EXERCISE BRIEF - Transcribe all of the data exactly. Images stay out.

Saved entries:
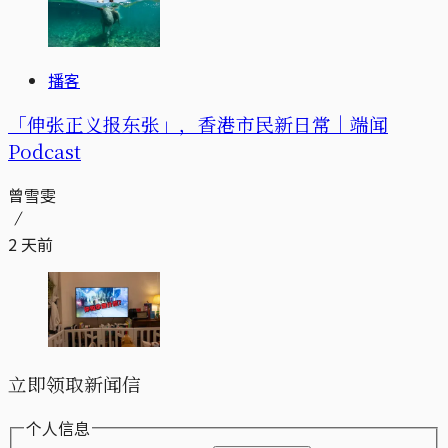
播客
「伸张正义报东张」，香港市民新日常｜端闻
Podcast
曾雪雯
2 天前
立即领取新闻信
个人信息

RESPONSE -
播客
「伸张正义报东张」，香港市民新日常｜端闻
Podcast
曾雪雯
2 天前
立即领取新闻信
个人信息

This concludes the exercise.